━━ Records shown ━━

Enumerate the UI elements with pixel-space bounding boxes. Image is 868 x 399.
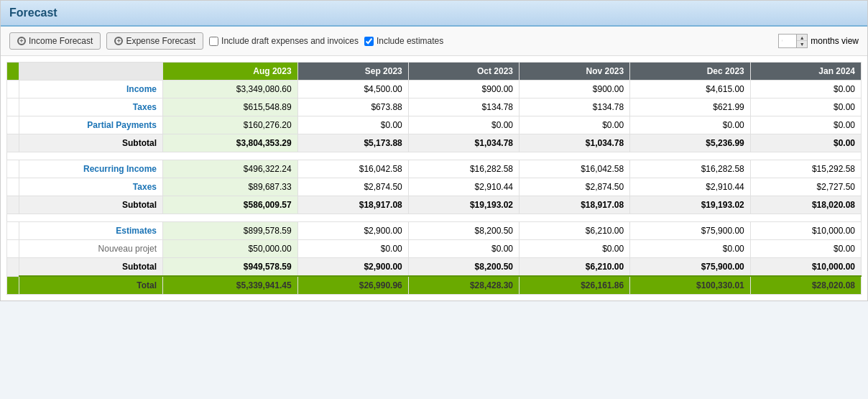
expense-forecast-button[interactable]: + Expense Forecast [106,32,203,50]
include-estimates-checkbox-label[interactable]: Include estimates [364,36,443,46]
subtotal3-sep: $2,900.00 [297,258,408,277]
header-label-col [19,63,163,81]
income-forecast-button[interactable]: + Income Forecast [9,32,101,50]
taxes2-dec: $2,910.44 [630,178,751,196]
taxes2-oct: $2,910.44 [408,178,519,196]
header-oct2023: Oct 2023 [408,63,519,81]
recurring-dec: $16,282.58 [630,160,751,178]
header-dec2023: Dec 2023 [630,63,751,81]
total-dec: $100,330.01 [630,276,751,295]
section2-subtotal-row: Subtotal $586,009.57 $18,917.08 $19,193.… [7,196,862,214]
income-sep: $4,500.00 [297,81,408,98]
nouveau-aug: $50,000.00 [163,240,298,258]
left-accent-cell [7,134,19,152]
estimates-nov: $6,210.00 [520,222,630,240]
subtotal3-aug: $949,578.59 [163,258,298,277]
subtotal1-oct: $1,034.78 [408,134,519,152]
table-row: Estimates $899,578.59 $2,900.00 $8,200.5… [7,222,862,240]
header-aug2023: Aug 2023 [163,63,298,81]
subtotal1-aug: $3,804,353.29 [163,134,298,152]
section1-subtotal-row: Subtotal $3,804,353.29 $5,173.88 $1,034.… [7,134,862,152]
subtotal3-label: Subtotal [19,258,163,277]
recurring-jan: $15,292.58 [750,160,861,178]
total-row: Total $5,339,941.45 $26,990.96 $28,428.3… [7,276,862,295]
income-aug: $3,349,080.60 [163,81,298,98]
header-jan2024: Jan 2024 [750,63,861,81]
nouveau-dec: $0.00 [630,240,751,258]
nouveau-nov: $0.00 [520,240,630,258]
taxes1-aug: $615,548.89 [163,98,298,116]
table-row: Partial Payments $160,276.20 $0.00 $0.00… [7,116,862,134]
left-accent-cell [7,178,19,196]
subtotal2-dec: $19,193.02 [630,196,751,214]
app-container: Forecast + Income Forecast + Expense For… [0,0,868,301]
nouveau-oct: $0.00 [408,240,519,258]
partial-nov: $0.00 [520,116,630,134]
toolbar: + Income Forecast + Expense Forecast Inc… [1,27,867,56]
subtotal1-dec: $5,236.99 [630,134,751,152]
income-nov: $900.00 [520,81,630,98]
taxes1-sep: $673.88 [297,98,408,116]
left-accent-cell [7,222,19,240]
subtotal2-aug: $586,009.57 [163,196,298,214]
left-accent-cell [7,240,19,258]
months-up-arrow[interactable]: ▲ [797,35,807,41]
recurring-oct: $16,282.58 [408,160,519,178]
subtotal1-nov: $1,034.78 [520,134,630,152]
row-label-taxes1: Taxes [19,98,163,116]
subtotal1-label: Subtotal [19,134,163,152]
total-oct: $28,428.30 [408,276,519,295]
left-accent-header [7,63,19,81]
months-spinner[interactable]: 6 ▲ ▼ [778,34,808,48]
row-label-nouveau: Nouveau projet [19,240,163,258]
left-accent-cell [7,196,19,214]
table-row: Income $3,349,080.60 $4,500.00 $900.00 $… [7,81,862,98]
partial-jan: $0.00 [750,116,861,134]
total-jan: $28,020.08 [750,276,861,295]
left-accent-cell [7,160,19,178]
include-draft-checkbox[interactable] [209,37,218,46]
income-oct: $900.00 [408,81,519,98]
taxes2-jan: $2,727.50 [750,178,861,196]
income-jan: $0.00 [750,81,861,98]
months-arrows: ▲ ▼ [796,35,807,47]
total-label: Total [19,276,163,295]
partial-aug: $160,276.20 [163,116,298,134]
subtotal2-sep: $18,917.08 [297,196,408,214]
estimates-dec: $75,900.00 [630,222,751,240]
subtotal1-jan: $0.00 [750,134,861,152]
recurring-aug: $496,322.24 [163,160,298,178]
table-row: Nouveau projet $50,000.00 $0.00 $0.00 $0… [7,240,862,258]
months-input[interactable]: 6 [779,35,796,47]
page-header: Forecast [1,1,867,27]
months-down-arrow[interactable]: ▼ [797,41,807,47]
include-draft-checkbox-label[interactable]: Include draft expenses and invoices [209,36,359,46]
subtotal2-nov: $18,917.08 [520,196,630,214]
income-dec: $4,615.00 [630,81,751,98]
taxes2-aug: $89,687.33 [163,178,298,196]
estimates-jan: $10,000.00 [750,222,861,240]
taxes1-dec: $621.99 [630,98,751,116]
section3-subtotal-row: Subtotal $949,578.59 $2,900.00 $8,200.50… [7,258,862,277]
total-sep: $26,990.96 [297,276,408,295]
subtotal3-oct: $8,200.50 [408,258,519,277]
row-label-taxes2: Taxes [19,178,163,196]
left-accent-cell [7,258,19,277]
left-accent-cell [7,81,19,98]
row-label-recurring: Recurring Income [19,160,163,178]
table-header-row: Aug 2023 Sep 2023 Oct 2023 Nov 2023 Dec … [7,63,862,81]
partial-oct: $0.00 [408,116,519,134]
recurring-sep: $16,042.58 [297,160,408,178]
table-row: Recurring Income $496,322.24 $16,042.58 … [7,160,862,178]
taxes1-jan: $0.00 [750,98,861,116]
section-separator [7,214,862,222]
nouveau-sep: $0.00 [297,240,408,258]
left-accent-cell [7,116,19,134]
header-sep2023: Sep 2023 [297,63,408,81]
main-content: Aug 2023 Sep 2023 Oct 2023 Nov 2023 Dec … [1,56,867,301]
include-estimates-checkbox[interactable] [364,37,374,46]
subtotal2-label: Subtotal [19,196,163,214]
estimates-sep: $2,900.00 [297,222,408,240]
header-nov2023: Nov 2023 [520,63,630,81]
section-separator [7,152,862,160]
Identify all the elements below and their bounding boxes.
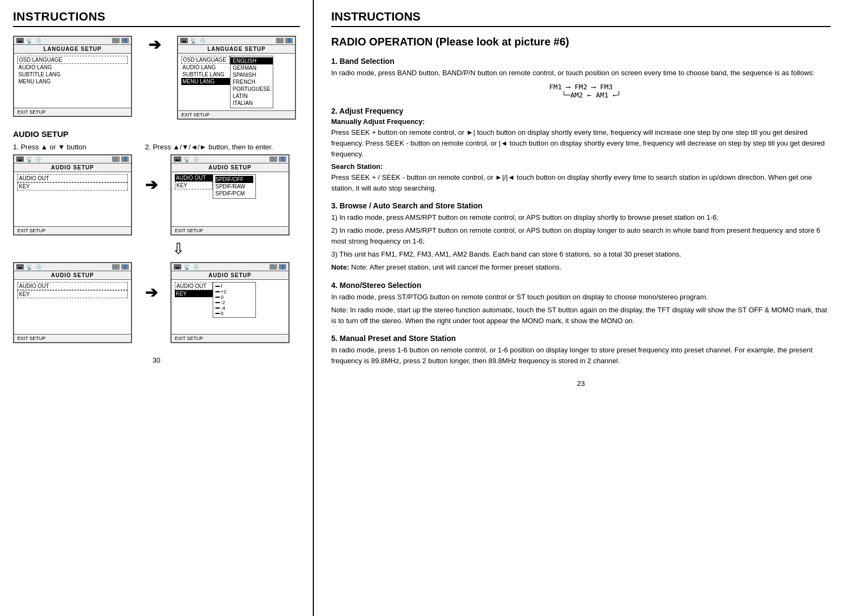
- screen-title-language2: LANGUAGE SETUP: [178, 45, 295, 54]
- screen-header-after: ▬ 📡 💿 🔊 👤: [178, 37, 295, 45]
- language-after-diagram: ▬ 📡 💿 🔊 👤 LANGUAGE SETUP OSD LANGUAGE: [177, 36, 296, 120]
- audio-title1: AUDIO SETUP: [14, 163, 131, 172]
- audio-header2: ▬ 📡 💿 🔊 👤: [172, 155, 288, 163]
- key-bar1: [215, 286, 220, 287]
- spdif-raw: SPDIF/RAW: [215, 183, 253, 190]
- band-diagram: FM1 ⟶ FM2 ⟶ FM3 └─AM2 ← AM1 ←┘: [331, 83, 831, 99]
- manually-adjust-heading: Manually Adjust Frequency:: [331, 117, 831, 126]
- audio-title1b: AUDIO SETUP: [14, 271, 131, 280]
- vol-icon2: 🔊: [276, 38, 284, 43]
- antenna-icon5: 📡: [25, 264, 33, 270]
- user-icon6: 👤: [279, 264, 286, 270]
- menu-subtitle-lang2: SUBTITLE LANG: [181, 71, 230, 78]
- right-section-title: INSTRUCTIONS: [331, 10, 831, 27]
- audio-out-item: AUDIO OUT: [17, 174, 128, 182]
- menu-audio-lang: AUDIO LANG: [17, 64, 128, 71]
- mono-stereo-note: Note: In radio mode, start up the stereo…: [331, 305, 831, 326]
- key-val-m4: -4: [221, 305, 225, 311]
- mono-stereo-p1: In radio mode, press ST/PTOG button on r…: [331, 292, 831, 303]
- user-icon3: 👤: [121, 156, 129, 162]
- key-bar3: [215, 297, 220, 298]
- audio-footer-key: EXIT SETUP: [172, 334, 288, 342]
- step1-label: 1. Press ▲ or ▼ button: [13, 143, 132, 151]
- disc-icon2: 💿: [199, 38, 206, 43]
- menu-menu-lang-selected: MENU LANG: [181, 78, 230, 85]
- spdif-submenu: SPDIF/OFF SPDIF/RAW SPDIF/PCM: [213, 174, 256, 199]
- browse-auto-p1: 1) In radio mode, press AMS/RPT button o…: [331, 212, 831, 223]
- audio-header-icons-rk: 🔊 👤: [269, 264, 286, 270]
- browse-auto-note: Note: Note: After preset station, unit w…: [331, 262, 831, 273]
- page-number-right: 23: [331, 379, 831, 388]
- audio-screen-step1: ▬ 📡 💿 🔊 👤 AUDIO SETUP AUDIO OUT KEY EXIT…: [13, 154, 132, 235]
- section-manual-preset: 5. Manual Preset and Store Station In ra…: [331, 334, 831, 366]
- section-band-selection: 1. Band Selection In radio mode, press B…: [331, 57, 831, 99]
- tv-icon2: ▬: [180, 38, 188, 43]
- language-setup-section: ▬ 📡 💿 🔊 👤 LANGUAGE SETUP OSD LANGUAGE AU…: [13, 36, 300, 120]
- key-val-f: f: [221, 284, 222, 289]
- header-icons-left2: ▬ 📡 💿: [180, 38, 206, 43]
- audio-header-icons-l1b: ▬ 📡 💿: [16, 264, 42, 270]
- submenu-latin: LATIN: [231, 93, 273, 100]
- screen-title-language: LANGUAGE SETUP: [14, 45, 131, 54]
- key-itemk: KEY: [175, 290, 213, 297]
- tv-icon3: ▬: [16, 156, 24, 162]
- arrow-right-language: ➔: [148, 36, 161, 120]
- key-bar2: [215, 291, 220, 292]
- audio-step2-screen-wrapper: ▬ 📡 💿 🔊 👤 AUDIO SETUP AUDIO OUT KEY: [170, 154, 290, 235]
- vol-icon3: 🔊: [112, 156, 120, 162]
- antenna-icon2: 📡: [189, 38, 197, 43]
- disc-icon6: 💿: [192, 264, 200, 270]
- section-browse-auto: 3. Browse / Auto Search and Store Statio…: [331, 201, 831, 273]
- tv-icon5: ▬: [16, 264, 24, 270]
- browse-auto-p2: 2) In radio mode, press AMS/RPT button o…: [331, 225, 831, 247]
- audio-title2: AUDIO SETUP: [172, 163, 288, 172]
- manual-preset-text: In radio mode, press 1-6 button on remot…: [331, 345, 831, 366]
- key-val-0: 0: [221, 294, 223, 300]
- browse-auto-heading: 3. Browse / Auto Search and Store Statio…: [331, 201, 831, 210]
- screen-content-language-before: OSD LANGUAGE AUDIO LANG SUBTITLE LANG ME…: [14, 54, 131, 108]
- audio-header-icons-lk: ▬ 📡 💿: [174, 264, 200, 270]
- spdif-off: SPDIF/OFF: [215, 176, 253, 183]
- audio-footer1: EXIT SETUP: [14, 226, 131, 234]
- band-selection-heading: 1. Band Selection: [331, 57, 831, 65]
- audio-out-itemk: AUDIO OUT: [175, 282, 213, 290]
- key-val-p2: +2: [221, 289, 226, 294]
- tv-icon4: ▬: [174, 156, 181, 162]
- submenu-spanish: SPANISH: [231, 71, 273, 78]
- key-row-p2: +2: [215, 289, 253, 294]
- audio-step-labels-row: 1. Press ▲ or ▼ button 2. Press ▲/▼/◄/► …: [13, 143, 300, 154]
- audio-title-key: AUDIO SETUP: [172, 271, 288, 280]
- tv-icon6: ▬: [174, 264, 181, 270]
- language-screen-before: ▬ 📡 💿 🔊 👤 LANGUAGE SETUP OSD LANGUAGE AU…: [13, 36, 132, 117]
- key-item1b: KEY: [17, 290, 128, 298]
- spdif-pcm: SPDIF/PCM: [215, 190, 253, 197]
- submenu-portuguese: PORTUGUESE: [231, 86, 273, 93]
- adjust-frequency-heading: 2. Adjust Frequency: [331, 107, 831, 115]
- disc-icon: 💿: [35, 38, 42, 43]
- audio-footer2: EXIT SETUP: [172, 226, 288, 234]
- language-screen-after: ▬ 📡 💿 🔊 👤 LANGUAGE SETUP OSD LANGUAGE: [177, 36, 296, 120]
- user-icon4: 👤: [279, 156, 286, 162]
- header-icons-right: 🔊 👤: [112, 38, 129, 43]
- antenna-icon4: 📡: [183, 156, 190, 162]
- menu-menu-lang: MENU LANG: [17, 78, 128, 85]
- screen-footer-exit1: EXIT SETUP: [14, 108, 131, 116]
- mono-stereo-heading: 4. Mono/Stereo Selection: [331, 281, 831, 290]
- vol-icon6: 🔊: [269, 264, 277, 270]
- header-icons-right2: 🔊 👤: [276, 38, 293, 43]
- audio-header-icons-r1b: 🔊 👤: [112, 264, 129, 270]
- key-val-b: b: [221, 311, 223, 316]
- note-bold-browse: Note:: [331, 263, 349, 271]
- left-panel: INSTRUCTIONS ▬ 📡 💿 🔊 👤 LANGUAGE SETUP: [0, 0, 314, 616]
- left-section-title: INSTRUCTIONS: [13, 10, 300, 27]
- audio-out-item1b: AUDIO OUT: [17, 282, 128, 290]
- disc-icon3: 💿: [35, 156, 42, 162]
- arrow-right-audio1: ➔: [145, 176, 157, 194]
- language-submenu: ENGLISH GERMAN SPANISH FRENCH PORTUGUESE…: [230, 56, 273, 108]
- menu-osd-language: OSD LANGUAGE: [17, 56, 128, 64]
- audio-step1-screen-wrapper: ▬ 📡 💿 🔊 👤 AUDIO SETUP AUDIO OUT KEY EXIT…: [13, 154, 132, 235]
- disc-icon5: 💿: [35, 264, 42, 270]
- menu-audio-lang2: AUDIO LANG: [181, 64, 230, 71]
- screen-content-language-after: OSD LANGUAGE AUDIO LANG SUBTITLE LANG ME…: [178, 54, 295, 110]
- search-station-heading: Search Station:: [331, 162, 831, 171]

━━━

§ **Task goal**
What the answer needs is every line from the data above with "SPANISH" in it.

§ **Task response**
- submenu-spanish: SPANISH: [231, 71, 273, 78]
- language-submenu: ENGLISH GERMAN SPANISH FRENCH PORTUGUESE…: [230, 56, 273, 108]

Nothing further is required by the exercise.